Le travail constitue l’un des socles des Etats providence occidentaux. Il joue un rôle social intégrateur privilégié dans nos sociétés et constitue par ailleurs un instrument essentiel d’autonomie et de réalisation personnelle des individus. C’est parce que le travail est porteur de toutes ces promesses, qu’il peut, dans des conditions négatives, être source de souffrances spécifiques, de destruction très profonde, incompréhensible de l’extérieur et souvent de l’intérieur pour celle et ceux qui sont en situation de souffrance dans l’exercice de leurs fonctions.

La souffrance au travail, analysée à travers le syndrome d’épuisement professionnel, génère de la casse humaine et de la casse sociale. Elle constitue un véritable coût pour la société. Le nombre de cas d’indemnisation liés à des troubles psychiques a « explosé » ces dernières années pour représenter aujourd’hui près de 50% de l’ensemble des pathologies liées aux maladies professionnelles. Cette situation ne peut plus durer.

Pour vaincre la solitude du quotidien au travail et aider les salariés à cesser de chuter, une panoplie d’outils existent. Ils sont déployés par des équipes pluridisciplinaires dans le cadre de consultations spécialisées, dont les prises en charge précoces permettent l’élaboration de protocoles éprouvés sur le terrain et dans la durée. 80% des patients en arrêts maladies retrouvent, grâce à cette action de prévention de la désinsertion professionnelle et ces consultations spécialisées en souffrance et travail, un poste supérieur à celui qu’ils occupaient auparavant au bout de 3 à 6 mois au lieu de 18 mois d’après les chiffres de la CNAMTS. Ces outils sont efficaces, opérationnels et méritent juste d’être diffusés et utilisés par tous.

Quelques graines de bon sens

Ne plus fixer de réunions le soir après 18 heures.

Ne plus fixer des objectifs inatteignables pour obliger le salarié à repousser ses limites. Un objectif inatteignable n’est pas atteignable. Si on cherche à l’atteindre, c’est que l’on accepte la faute prescrite.

Se débarrasser des techniques de management pathogènes.

Respecter la sensation de fatigue car à l’impossible nul n’est tenu.

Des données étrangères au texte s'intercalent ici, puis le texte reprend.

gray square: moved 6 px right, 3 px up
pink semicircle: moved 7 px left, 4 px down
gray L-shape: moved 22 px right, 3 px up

Celui qui réussit est le plus rapide, mais bien souvent à quel prix ?

Le corps humain ne fonctionne pas comme un ordinateur ou un robot.

L’organisation du travail ne rendra jamais au salarié tout ce qu’il lui donne.

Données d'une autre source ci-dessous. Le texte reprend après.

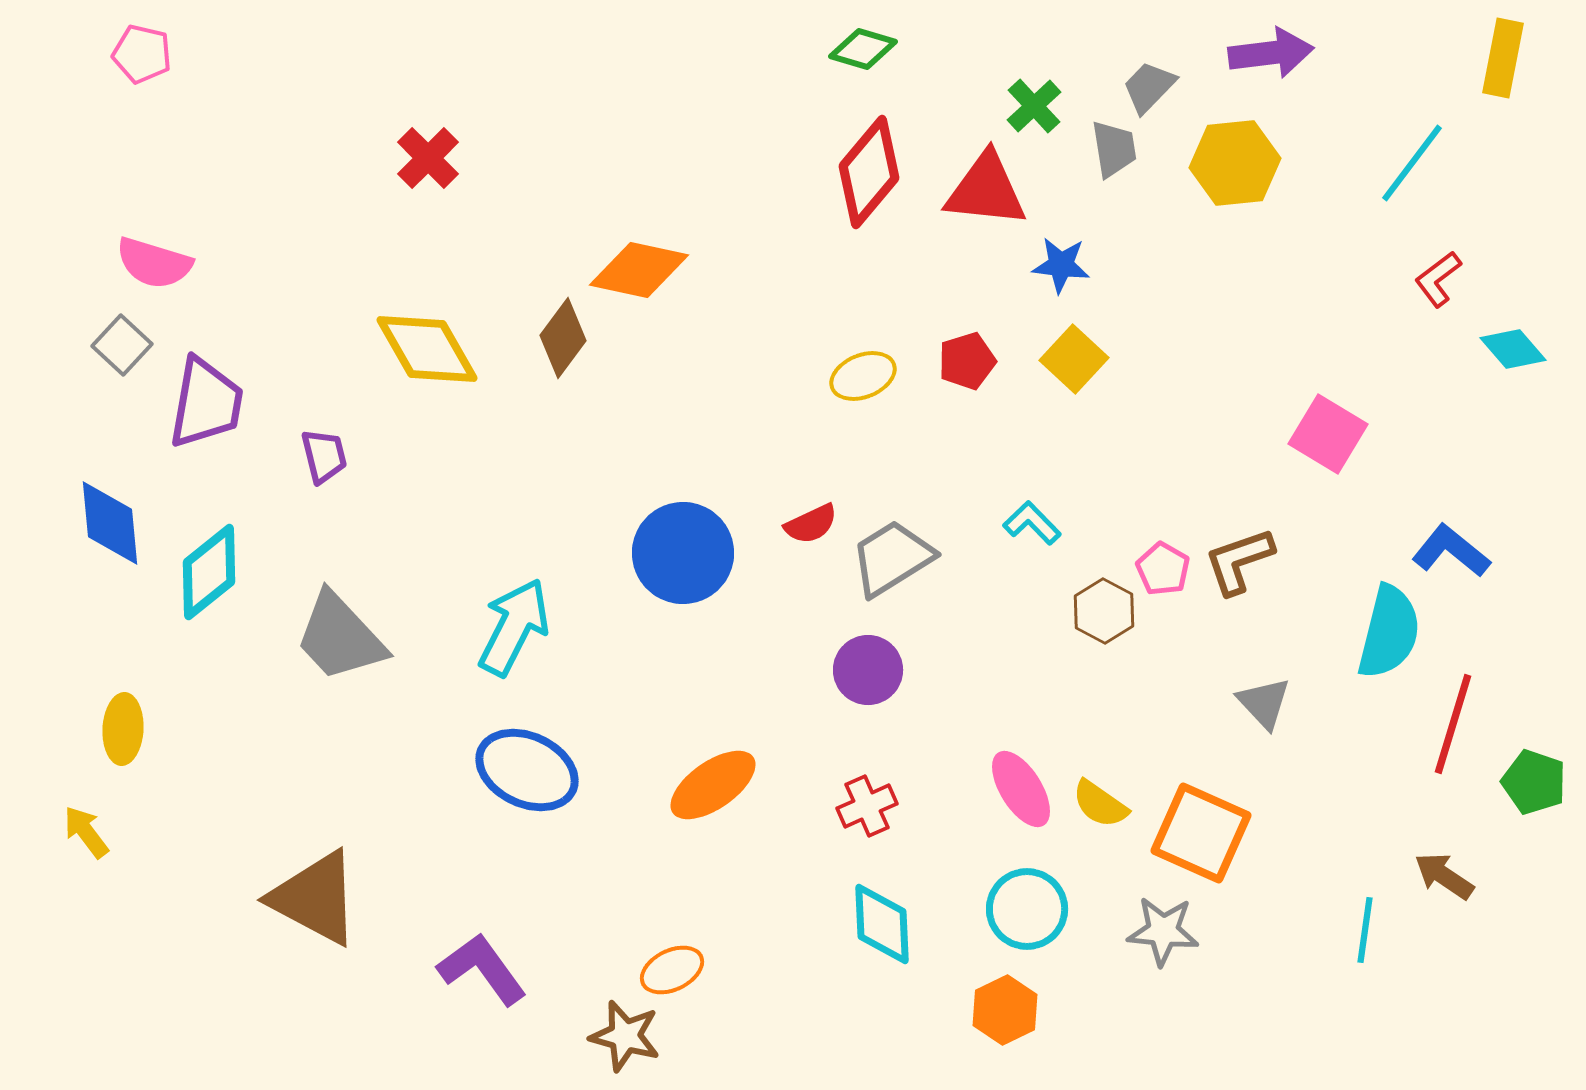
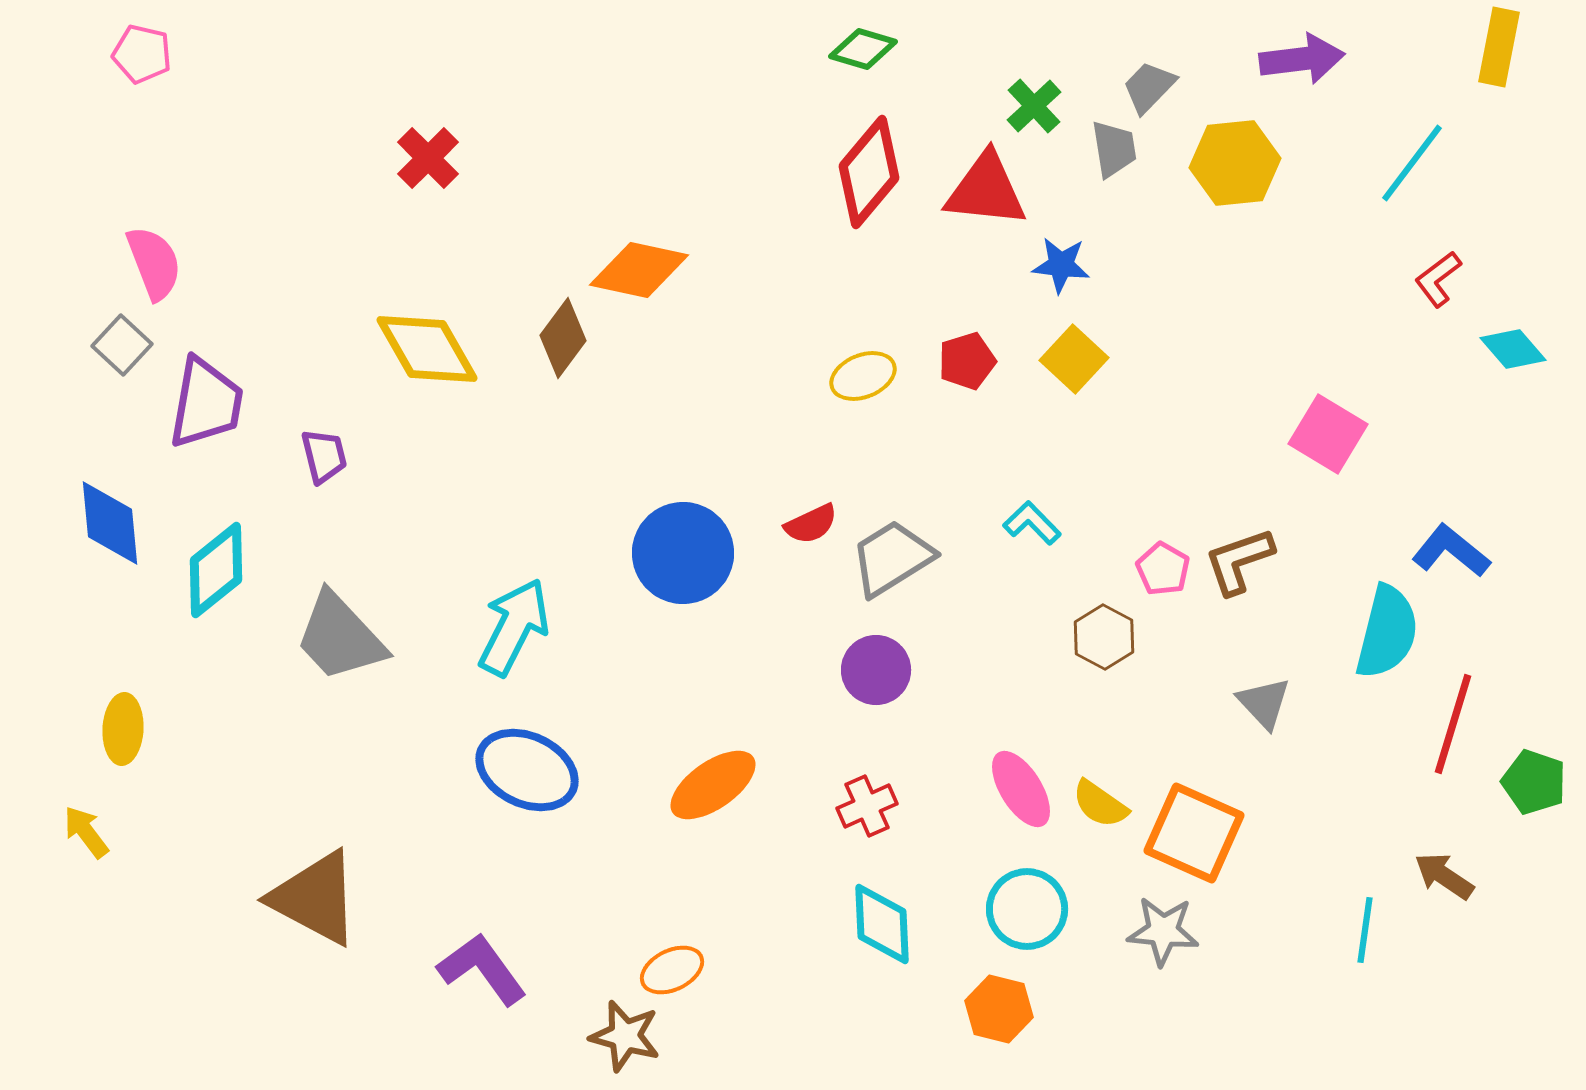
purple arrow at (1271, 53): moved 31 px right, 6 px down
yellow rectangle at (1503, 58): moved 4 px left, 11 px up
pink semicircle at (154, 263): rotated 128 degrees counterclockwise
cyan diamond at (209, 572): moved 7 px right, 2 px up
brown hexagon at (1104, 611): moved 26 px down
cyan semicircle at (1389, 632): moved 2 px left
purple circle at (868, 670): moved 8 px right
orange square at (1201, 833): moved 7 px left
orange hexagon at (1005, 1010): moved 6 px left, 1 px up; rotated 20 degrees counterclockwise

Elle ne lui rendra pas la santé une fois perdue.

Certains emplois surchargent de travail.

Certains emplois sous-chargent de travail.

Certains emplois fournissent un travail répétitif, vide de sens.

La prescription, la procédure ne suffisent pas pour faire le travail.

Le travail prescrit, c’est ce que l’on donne au salarié à faire.

Le travail réel, c’est ce qu’il doit rajouter pour y arriver.

Ce travail réel est invisible donc non reconnu.

En France le rapport au travail n’est pas pragmatique mais passionné.

Les temps du corps – manger, dormir…- sont vitaux.

L’engagement au travail ne doit pas se prouver par du présentéisme.

Le télétravail pourrait régler bien des problèmes.

Attention aux envois de mails le soir, les weekends, ils culpabilisent le salarié qui ne pourra pas faire autrement qu’y répondre.

Les technologies informatiques nous captivent et nous capturent. Elles dépassent les limites du corps humain.

L’emploi n’est pas le travail.

Quand on est sans emploi, on doit beaucoup travailler pour en trouver un, lorsque l’on est une mère de famille qui s’occupe de ses enfants on travaille dur aussi.

La porosité entre l’emploi et la vie personnelle est majeure car il n’y a pas de compartiments dans notre tête.

L’organisation du travail doit préserver la santé physique et mentale en termes de résultat.

 

Ces graines de bon sens sont une contribution de Marie Pezé et Yannick Biyong.

Marie Pezé est psychologue, docteur en psychologie, et psychanalyste. Experte de la souffrance au travail, elle est la présidente du centre pilote de recherche, de traitement et de prévention de l’épuisement professionnel.